I can’t put a tracker on an invisible man.
It’s a wound that I band-aid, but it still remains deeply open.
You many have noticed that I haven’t been that active on here recently. I’ve wanted to be, but I just haven’t had the mindset to write or blog. I haven’t really had the mindset for anything. As you’ve gathered by the title, it’s because I was trying to find my father.
Now, I’ve tried to do this many times since I was around 11 years old, with no success. So sometimes I take it up, hoping it goes somewhere, but knowing deep down it probably won’t, as everything else has failed.
I’ve even got a researcher involved this time, and I initiated this search around 3 months ago now. But these things take time, if anything even amounts, so I just carried on with everyday life. Around 3 weeks ago, I thought I was really getting somewhere, I almost found it hard to comprehend that his existence may even be a possibility.

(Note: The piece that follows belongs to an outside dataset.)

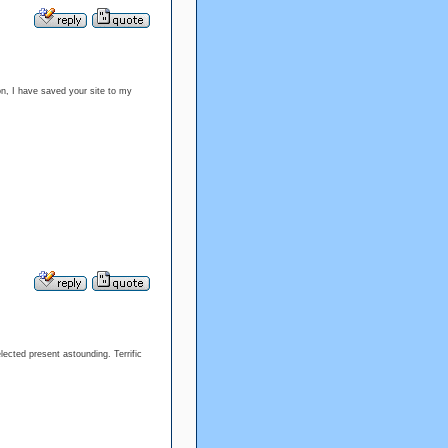
ion, I have saved your site to my
lected present astounding. Terrific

Even though I know he’s a person, the last time I saw him was aged 2, I have no photos or anything, so I don’t have any recollection. It’s really like searching for the unknown, even though he knows I’m out there.
So when I felt like this recent search had it’s biggest break in forever, I still tried to keep very composed as I know usually, it doesn’t lead anywhere. But even a few people around me were quite sure it’s the guy, I started believing, oh maybe it is. Certain things matched up, other things didn’t.
I was very much in two minds, but obviously hoping for the best inside.
Now, it feels like I’ve hit a wall. Such a wall that it’s almost impossible to knock down or get past. It feels like the possibility of maybe finding my father is slipping away again and there’s nothing I can do. I try chiseling, at the wall, but no amount is enough, or even making the slightest difference.
Emotionally for me, it’s been a rollercoaster. I always get emotional on the topic, so I normally just talk about something else, or think about it for a bit, try some searches, then put it towards the back of my mind as much as I can.
This time, it feels like I’ve been close, but so far away. I’m on one side of the wall, and he’s on the other. My emotions automatically were thinking what if? For the first time in forever, when usually there is no hope left in me.
Mentally, I feel broken. I’ve had bad depression etc in the past and try to put a lid on that so most days are okay and better than before. But since this recent ‘search’, I can’t explain the void I feel. It’s more than depression, it’s like emptiness. Loneliness. Non-existent. Just in a low mood. I try and act “normal” and in some moments I’m okay, but mostly, my mind is just in a certain place it hasn’t been in before, even in my pasts worst times.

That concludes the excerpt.